MARINA DEL REY, CA -- Eleanora "Nora" Drobyshev, Ayn Rand's youngest sister and the last of her immediate family, died on March 15, 1999, in St. Petersburg, Russia. She was 89.
Researchers from the Ayn Rand Institute (ARI) were in contact with Mrs. Drobyshev for a number of years, speaking to her last on March 8 and, recently, with the heirs of her estate.
During Ayn Rand's early years in Russia, Mrs. Drobyshev was her favorite relative, sharing a passion for the movies, the West, and the sense of life they represented. After she immigrated to the United States in 1926, Miss Rand stayed in frequent contact with her family, including Nora, exchanging more than 1,200 letters, and waging a tireless campaign until 1937 to bring her family to America. The correspondence ended abruptly in early 1937, when Miss Rand saw a post office notice warning Americans that letters to Russia would put recipients at risk because of the Stalinist terror.

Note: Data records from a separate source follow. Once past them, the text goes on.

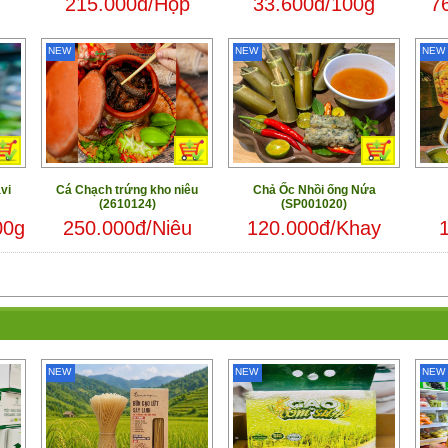
215.000đ/Hộp
33.600đ/100g
7
NEW
NEW
NEW
vi
Cá Chạch trứng kho niêu
Chả Ốc Nhồi ống Nứa
(2610124)
(SP001020)
00g
250.000đ/Niêu
120.000đ/Khay
NEW
NEW
NEW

After World War II, Ayn Rand gained news, through third parties, of her family, including the fact that her parents had died. In 1973, after a 35-year silence, Ayn Rand received a letter from Mrs. Drobyshev. After a short correspondence, Miss Rand invited Mrs. Drobyshev and her husband to America.
They soon arrived but Mrs. Drobyshev's outlook on life had totally changed from what it had been in her youth. She rejected America and chose voluntarily to return to the U.S.S.R -- to Miss Rand's lasting disappointment.
In 1995, ARI hired Russian researchers who contacted Mrs. Drobyshev in St. Petersburg and interviewed her. In three later interviews arranged by ARI oral historian Scott McConnell, Mrs. Drobyshev was able to answer many questions about Ayn Rand's early life, and those answers are now part of the Ayn Rand Archives.
Mrs. Drobyshev destroyed all of her own personal papers prior to her death. A family member in Russia who knows nothing of Ayn Rand has inherited Mrs. Drobyshev's estate.